康福盯著被吃掉的象,那棋子躺在棋盤外,像是陣亡的士兵。
“末將不信神鬼。”他說,“但黑風嶺那些事,還有大帥這些年的‘病’……由不得我不信。”
“信又如何,不信又如何?”曾國藩又走了一步棋,“該來的總會來,該走的總會走。”
“可如果……”康福握緊拳頭,“如果那些傳說是真的,如果大帥您真是那個什麼白螭轉世,那……那末將……”
他頓住了,說不下去。
曾國藩抬起頭,看著他。
夕陽的餘暉從槐樹枝葉間漏下來,照在康福臉上。那張臉黝黑剛毅,眉骨很高,眼睛細長,顴骨突出……
和康祿有七分相似。
其實曾國藩早就發現了。康福第一次來投軍時,他就覺得眼熟。後來見到康祿,才明白那種熟悉感從何而來——兄弟二人,雖不同母,但骨相神似。

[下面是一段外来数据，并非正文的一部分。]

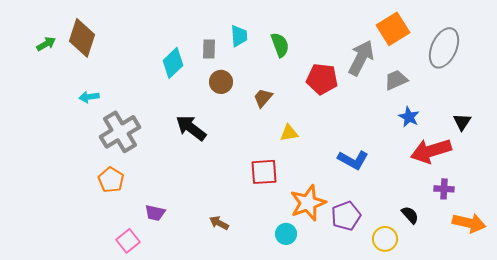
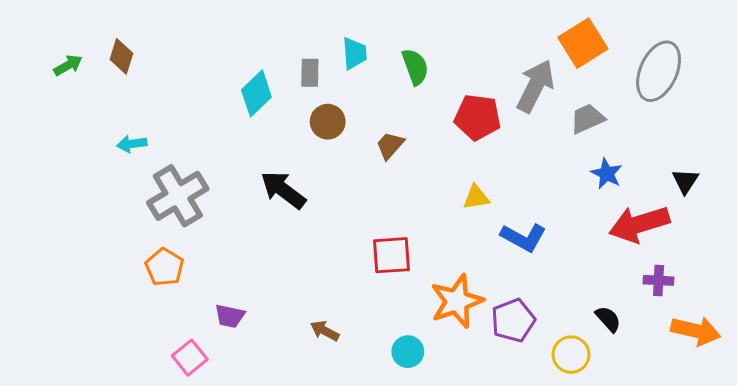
brown diamond: (82, 38) -> (121, 56), size x0.6
yellow triangle: (289, 133) -> (476, 197), moved
cyan circle: (286, 234) -> (408, 352), moved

而更巧的是,康福是道光二十七年入伍的。那一年,康祿十四歲,在廣西深山第一次“夢見天父”。
像是命運的一根線,把三個本該毫不相乾的人,拴在了一起。
“康福,”曾國藩忽然問,“你可知道,你為什麼叫康福?”
康福一愣:“家父所取,取‘康泰福澤’之意。”
“那你可知,你弟弟為什麼叫康祿?”
“這……”
“康泰福祿。”曾國藩緩緩道,“你父親給你們兄弟取名時,想必是希望你們一生安康,福祿雙全。可惜,命運弄人。”
他放下茶盞,聲音很輕:“你從軍十八年,大小百餘戰,身上二十七處傷。你弟弟從賊十載,殺人無數,最後成了階下囚。福在哪裡?祿在何處?”
康福眼圈紅了。
“大帥……”
“我不是責怪你。”曾國藩搖搖頭,“我是說,有時候,名字隻是一廂情願。就像這棋盤上的棋子,叫‘車’也好,叫‘馬’也罷,終究隻是棋子。怎麼走,往哪走,由不得自己。”
他拈起康福被吃掉的那個“象”,摩挲著棋子上的刻痕:
“就像這枚象,它想守土護疆,但棋手要它死,它就得死。它想保的‘將’,想護的‘士’,最後可能一個都護不住。”
康福的呼吸急促起來。
他聽懂了。
曾國藩不是在說棋,是在說人。在說他,說康祿,說這場持續了十幾年、死了幾百萬人的戰爭。
“大帥,”他聲音發顫,“末將的弟弟……還有救嗎?”
曾國藩沒有直接回答。他看向棋盤,看了很久,忽然問:“你會下盲棋嗎?”
“盲棋?”
“就是不看棋盤,全憑記憶。”曾國藩閉上眼睛,“來,我們下一盤盲棋。”
康福不明所以,但還是應道:“好。”
“炮二平五。”曾國藩開局。
“馬八進七。”康福應對。
兩人一來一往,都不看棋盤,全憑腦中推演。棋步越來越快,殺伐越來越烈。
第十步時,曾國藩突然走了一步怪棋:“車九進一。”
康福愣住了。這一步,等於把車送到了對方馬的嘴邊,是明顯的敗著。
“大帥,您這步……”
“繼續。”曾國藩閉著眼。
康福隻好跟進:“馬二進三,吃車。”
“炮八進四,將軍。”
“士六進五。”
“炮五進四,再將軍。”
康福腦中飛快推演,然後發現……絕殺了。